First, make sure you grease all of your spokes. Next, lay the hub down with the rim around it and put the "inside" spokes in (the spokes that are cleser to the middle of the hub) the side that is up. Find the holes in the rim that are pointing up and towards the spoke. They should match up with the spokes you have in the rim so far. Put nipples on the spokes, but only spin them on a little bit, just enough to keep them from falling off.

Now flip the wheel over and put in the inside spokes on the other side. Again the holes in the rim should point directly to the spoke. Put nipples loosely on these spokes as well.

Now put the outside spokes in the side facing up and put the nipples on loosely.

Now flip it over and put in the last set of outside spokes and put the nipples on.
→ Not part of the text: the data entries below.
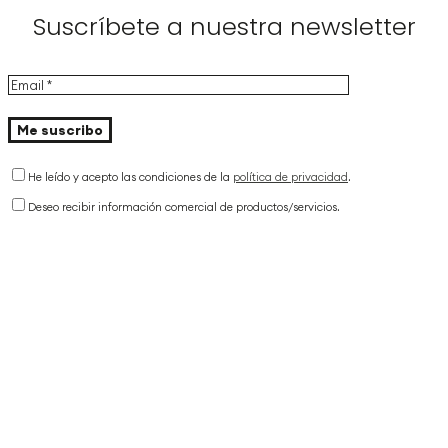
Suscríbete a nuestra newsletter
He leído y acepto las condiciones de la
política de privacidad
.
Deseo recibir información comercial de productos/servicios.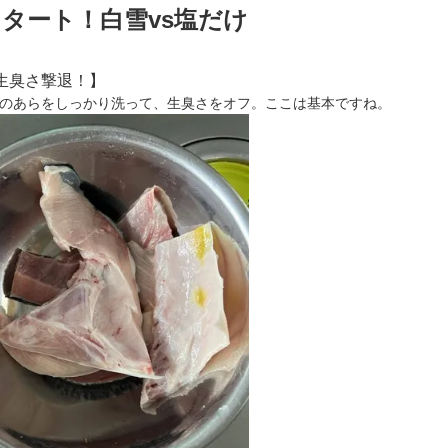
タート！白雪vs塩だけ
生臭さ撃退！】
のあらをしっかり洗って、生臭さをオフ。ここは基本ですね。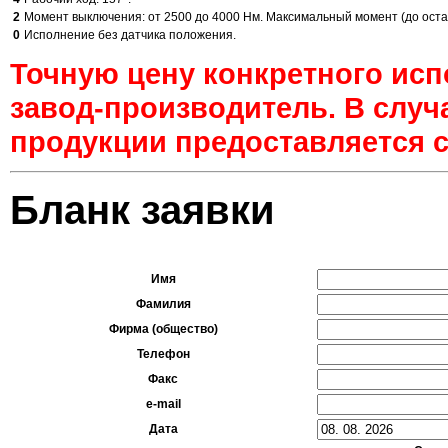
2
Момент выключения: от 2500 до 4000 Нм. Максимальный момент (до остано
0
Исполнение без датчика положения.
Точную цену конкретного ис
завод-производитель. В случ
продукции предоставляется с
Бланк заявки
Имя
Фамилия
Фирма (общество)
Телефон
Факс
e-mail
Дата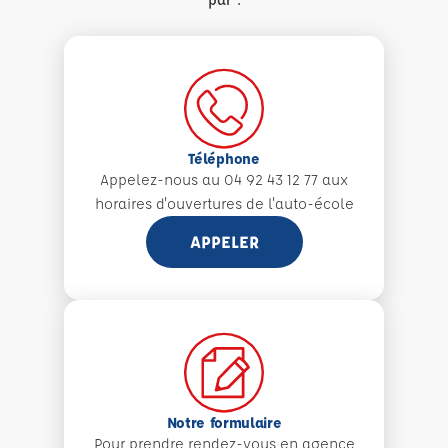
Téléphone
Appelez-nous au 04 92 43 12 77 aux
horaires d'ouvertures de l'auto-école
APPELER
Notre formulaire
Pour prendre rendez-vous en agence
Now for a very helpful hint that will save you tons of time when truing. Tighten all of the nipples until you can see 2 threads sticking out above the top of the nipple. Spokes are pretty close to the same length, and with them all tightened the same amount (but still pretty loose), you will have a very good place to start from when you go to true.
Now it is time to true your wheel. You don't need a fancy truing stand for doing one wheel, a pencil and your bike will work fine. Put the wheel on your bike and tape a pencil the the fork or swingarm so that it acts as a pointer.
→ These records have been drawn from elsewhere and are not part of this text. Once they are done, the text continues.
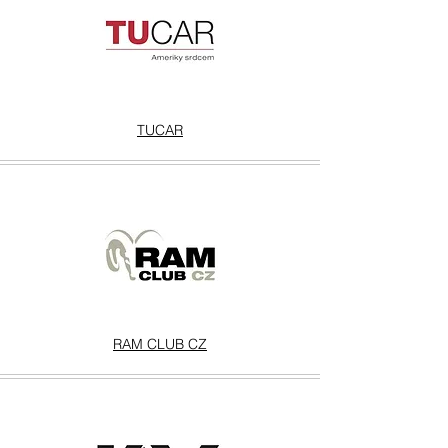
TUCAR
RAM CLUB CZ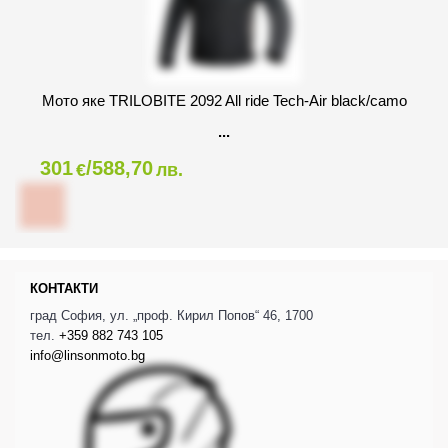
Мото яке TRILOBITE 2092 All ride Tech-Air black/camo
301
/588,70
€
лв.
КОНТАКТИ
град София, ул. „проф. Кирил Попов“ 46, 1700
тел.
+359 882 743 105
info@linsonmoto.bg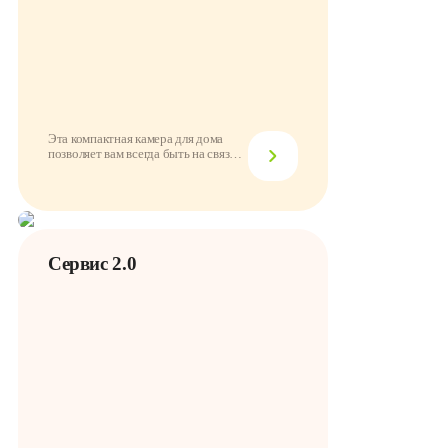
Эта компактная камера для дома
позволяет вам всегда быть на связи с
происхо...
Сервис 2.0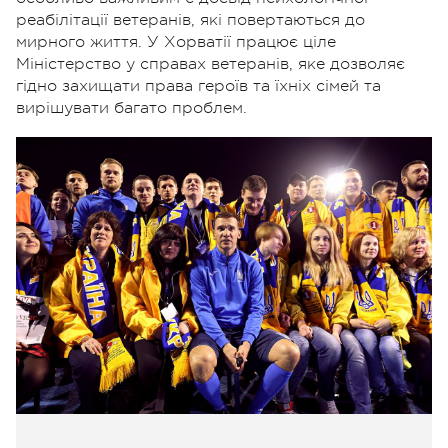
реабілітації ветеранів, які повертаються до
мирного життя. У Хорватії працює ціле
Міністерство у справах ветеранів, яке дозволяє
гідно захищати права героїв та їхніх сімей та
вирішувати багато проблем.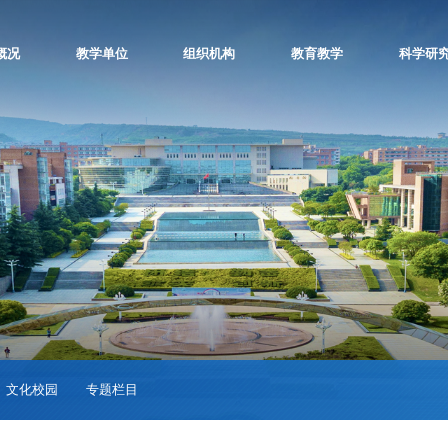
概况
教学单位
组织机构
教育教学
科学研
文化校园
专题栏目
Spin the wheel and watch how much it moves up and down. Tighten the spokes at the high spot and loosen the spokes on the other side until it doesn't move up and down anymore. It should be very close if you tightened all the spokes evenly as mentioned before. Next, look at how much the wheel wobbles. This may be pretty far off, but is easy to fix. tighen the spokes on the side that you want to pull the rim to. Once you get the hang of it it's pretty easy and won't take long. It normally takes me 10-20 minutes to get it straight. Once it doesn't wobble, double check that the wheel still doesn't move up and down. Next, start from some point (like the valve stem hole) and tighten every third spoke a little at time. Go around the wheel three times (when you get back to the starting point you will have to go to the fourth spoke so you don't keep doing the same spokes over and over). If a spoke feels really tight already then skip over it, if it feels really loose, tighten it a little more than the rest (a spoke torque wrench works well here). You may have to do this part more than once to get them all tight. By doing every third spoke you keep the wheel true. Once it is tight, double check again that the hweel is still true.
Now you are set to pull the wheel off the bike and put the brake disc, sprocket, rimlock, rim strip, etc back on. Mount up the tire (careful not to scratch your new rim of course).

Now all you have to do is throw it on the bike and you are set to go.